• Stars
    star
    111
  • Rank 314,510 (Top 7 %)
  • Language
    Jupyter Notebook
  • License
    MIT License
  • Created about 2 years ago
  • Updated over 1 year ago

Reviews

There are no reviews yet. Be the first to send feedback to the community and the maintainers!

Repository Details

CodeBERTScore: an automatic metric for code generation, based on BERTScore

CodeBERTScore

This is the official implementation of the paper:

Shuyan Zhou, Uri Alon, Sumit Agarwal, Graham Neubig, CodeBERTScore: Evaluating Code Generation with Pretrained Models of Code

CodeBERTScore is an Automatic Evaluation Metric for Code, based on BERTScore. This repository is based on the code of BERTScore, and we are grateful to the authors for releasing their code.

April 2023 - CodeBERTScore is now available on pypi, which means that you can simply pip install code-bert-score!


Example:

Figure (a) shows a reference code snippet in Java. Figures (b) and (c) show two generated predictions. Among these two candidates and given the reference, BLEU prefers (scores higher) the code in (b), which is not functionally equivalent to the reference, while CodeBERTScore prefers the code in (c), which is functionaly equivalent to the reference.

How does it work?

As BERTScore, CodeBERTScore leverages the pre-trained contextual embeddings from a model such as CodeBERT and matches words in candidate and reference sentences by cosine similarity. Differently from BERTScore, CodeBERTScore also encodes natural language input or other context along with the generated code, but does not use that context to compute cosine similarities.

This example shows how CodeBERTScore can compute the similarity between the Python expressions x ** 0.5 and math.sqrt(x), which are functionally equivalent, even though they have very few overlapping tokens.

Usage

import code_bert_score
pred_results = code_bert_score.score(cands=predictions, refs=refs, lang='python')

Where pred_results is a 4-tuple of (precision, recall, F1, F3), where each is a 1-D tensor of scores for each prediction-reference pair. F3 is similar to the well-known F1 score, that considers recall 3 times as important as precision. See the definition on Wikipedia.

See our example.py script. Additional details are shown in the original BERTScore demo notebook.

Huggingface 🤗 Models

We fine-tuned the microsoft/codebert-base-mlm model for 1,000,000 steps (with batch_size=32) on several languages separately.
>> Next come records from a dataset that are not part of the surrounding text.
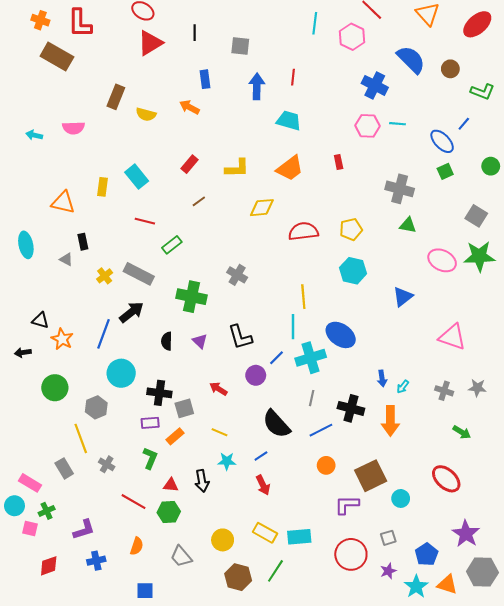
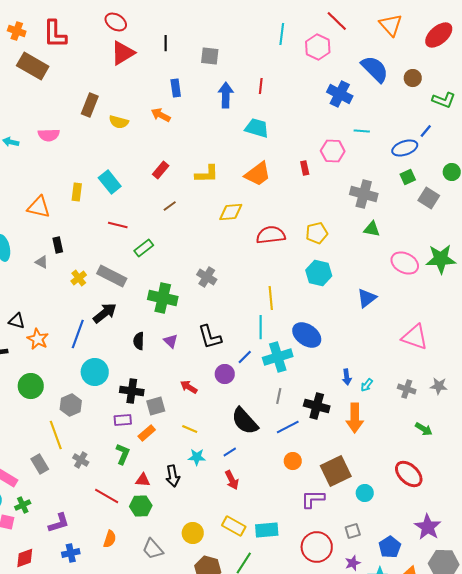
pink hexagon: (368, 126) -> (333, 151), moved
blue ellipse: (442, 141) -> (405, 148), turned -65
gray square: (476, 216) -> (429, 198), moved

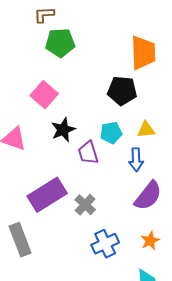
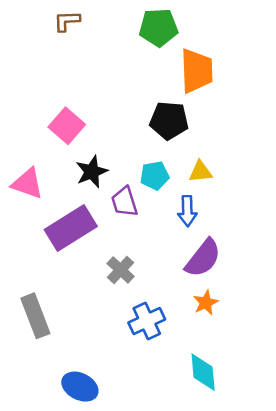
green pentagon: (60, 43) -> (159, 28), moved
purple rectangle: (47, 195) -> (71, 228), moved
orange star: (150, 241) -> (206, 303), moved

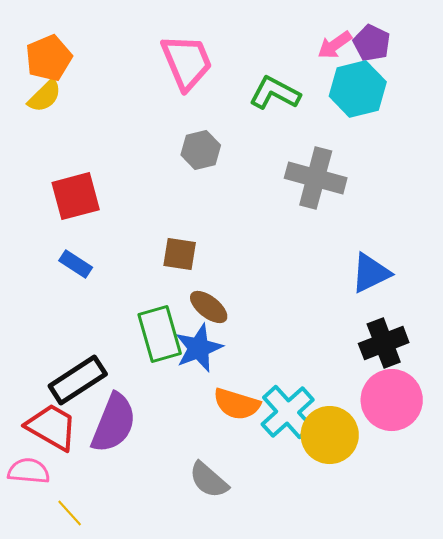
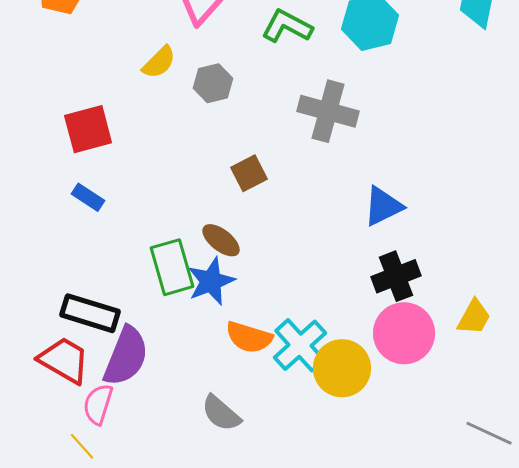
yellow semicircle: (45, 96) -> (159, 62), moved
brown square: (180, 254) -> (249, 173), moved, turned -36
black rectangle: (78, 380) -> (90, 313), turned 50
pink semicircle: (29, 471) -> (98, 404), moved, turned -78

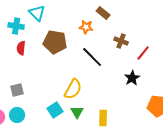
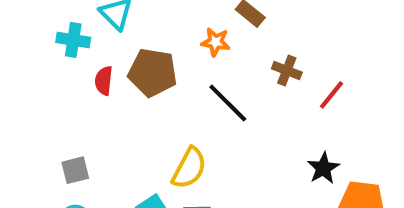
red semicircle: (21, 48) -> (104, 81), moved
black star: (132, 78) -> (323, 168), moved

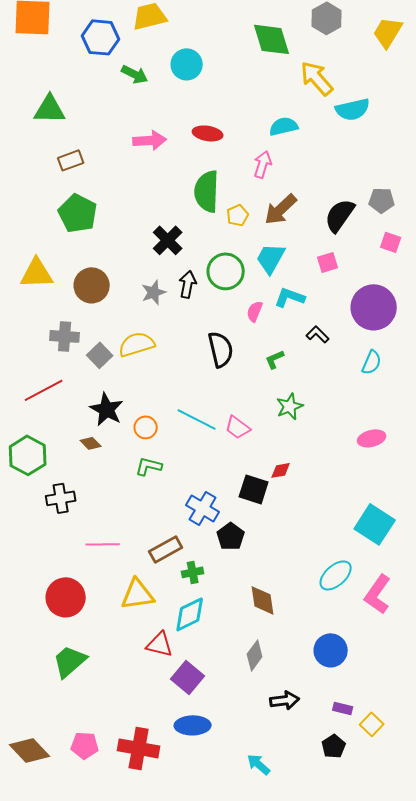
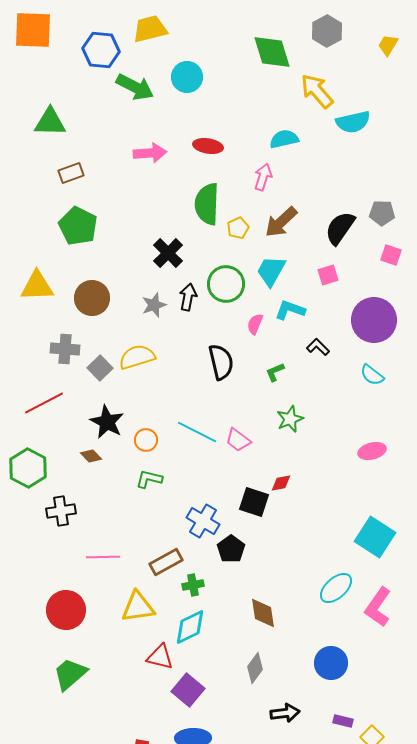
yellow trapezoid: (388, 32) -> (388, 45), size x0.7
green arrow: (135, 74) -> (135, 87), size x1.4
cyan semicircle: (372, 362) -> (372, 375), turned 105

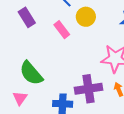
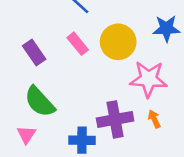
purple rectangle: (27, 17) -> (34, 53), moved
yellow circle: (86, 17) -> (118, 42), moved, size x1.4

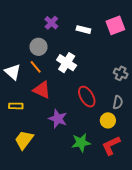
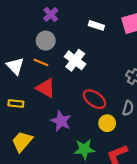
purple cross: (51, 23) -> (51, 15), moved
orange line: (36, 67) -> (41, 62), turned -32
red ellipse: (87, 97) -> (94, 99), turned -30
yellow circle: (108, 120) -> (107, 123), moved

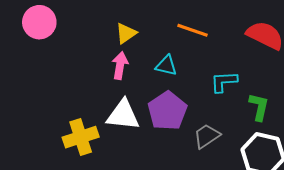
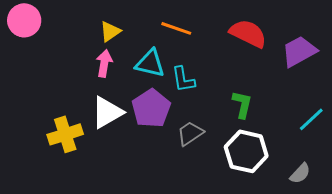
cyan triangle: (166, 66) -> (150, 63), size x1.4
cyan L-shape: (224, 82) -> (183, 79), moved, turned -96
white triangle: (123, 115) -> (107, 112), turned -36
We released the following models to the Huggingface hub:

  • neulab/codebert-python (the default model for lang='python')
  • neulab/codebert-javascript (the default model for lang='javascript' or 'js')
  • neulab/codebert-c (the default model for lang='c')
  • neulab/codebert-cpp (the default model for lang='cpp' or 'c++')
  • neulab/codebert-java (the default model for lang='java')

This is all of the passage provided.